19 The hearing took place on 26 September 2007. Ms Purrucker submitted written observations and was represented at the hearing.

20 By judgment of 8 November 2007, the Juzgado de Primera Instancia No 4 of San Lorenzo de El Escorial held that it had jurisdiction and adopted urgent and provisional measures, concerning, inter alia, the custody of the children. That judgment was the subject of a correcting judgment dated 28 November 2007.

21 According to the information provided in the documents before the Court, under Spanish law, where provisional measures are requested and obtained prior to the initiation of substantive proceedings, their effects are to expire if the main action to initiate proceedings is not lodged within the period of 30 days following the adoption of the provisional measures.

22 On an unspecified date in January 2008, the date not being disclosed in any document within the file sent by the referring court, Mr Vallés Pérez initiated substantive proceedings before the Juzgado de Primera Instancia No 4 of San Lorenzo de El Escorial. Ms Purrucker claims that those proceedings were out of time.

23 By judgment of 28 October 2008, the Juzgado de Primera Instancia No 4 of San Lorenzo de El Escorial stated its position on the issue of the ‘court first seised’ within the meaning of Article 19(3) of Regulation No 2201/2003. The court pointed out that it had already dealt with the issue of its jurisdiction in the judgment of 8 November 2007 and restated the various facts indicative of connection, referred to in that judgment. The court stated that on 28 June 2007 it admitted the action for the grant of provisional measures relating to the custody of the children. Since the German court was not seised until September 2007 by the mother, the Juzgado de Primera Instancia No 4 of San Lorenzo de El Escorial considered that it was the ‘court first seised’ and declared that it had jurisdiction to hear the case in accordance with Article 16 of Regulation No 2201/2003.

24 By judgment of 21 January 2010 the Audiencia Provincial de Madrid (Spain), before whom Ms Purrucker brought an appeal, upheld the judgment of 28 October 2008. The appeal court considered that, as regards the application of Article 16 of Regulation No 2201/2003, the first action was the action to obtain provisional measures lodged in accordance with Spanish law before the Juzgado de Primera Instancia No 4 of San Lorenzo de El Escorial, prior to the action brought before the German court. On the other hand, Article 20 of Regulation No 2201/2003, relied on by Ms Purrucker, while it is applicable to the case before the court, does not lay down any rule on the subject of jurisdiction and is concerned solely with the adoption of protective measures exclusively in cases of urgency, whereas jurisdiction, which is the matter at issue in the case before the court, is determined in accordance with the rules laid down in Article 19 of that regulation. That solution is, moreover, consistent with Article 22(3) of the organic law on the judiciary (Ley Orgánica del Poder Judicial).

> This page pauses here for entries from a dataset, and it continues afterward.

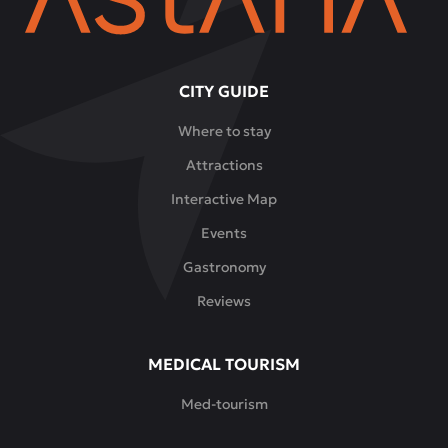
CITY GUIDE
Where to stay
Attractions
Interactive Map
Events
Gastronomy
Reviews
MEDICAL TOURISM
Med-tourism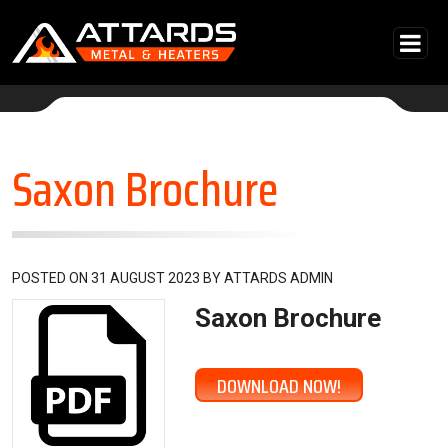
Skip to content
Main Navigation
Saxon Brochure
POSTED ON
31 AUGUST 2023
BY
ATTARDS ADMIN
Saxon Brochure
DOWNLOAD NOW!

The proceedings commenced in Germany in order to obtain enforcement of the judgment of 8 November 2007 of the Juzgado de Primera Instancia No 4 of San Lorenzo de El Escorial

25 These are the proceedings which gave rise to the judgment in Purrucke r I . Mr Vallés Pérez initially requested, inter alia, the return of Merlín and brought, as a precautionary measure, an action for a declaration that the judgment delivered by the Juzgado de Primera Instancia No 4 of San Lorenzo de El Escorial was enforceable. Next, he sought, as a matter of priority, the enforcement of that judgment. Consequently, the Amtsgericht Stuttgart, by a decision of 3 July 2008, and the Oberlandesgericht Stuttgart (Germany), by a decision on appeal of 22 September 2008, ordered enforcement of that judgment.

26 Following an appeal on a point of law brought by Ms Purrucker, the Bundesgerichtshof (Germany) referred a question to the Court for a preliminary ruling. The answer given by the Court in Purrucker I was that the provisions of Article 21 et seq. of Regulation No 2201/2003 do not apply to provisional measures, in relation to rights of custody, falling within the scope of Article 20 of that regulation.

27 In paragraph 76 of Purrucker I , the Court stated in particular that where the substantive jurisdiction, in accordance with Regulation No 2201/2003, of a court which has taken provisional measures is not, plainly, evident from the content of the judgment adopted, or where that judgment does not contain a statement, which is free of any ambiguity, of the grounds in support of the substantive jurisdiction of that court, with reference made to one of the criteria of jurisdiction specified in Articles 8 to 14 of that regulation, it may be inferred that that judgment was not adopted in accordance with the rules of jurisdiction laid down by that regulation.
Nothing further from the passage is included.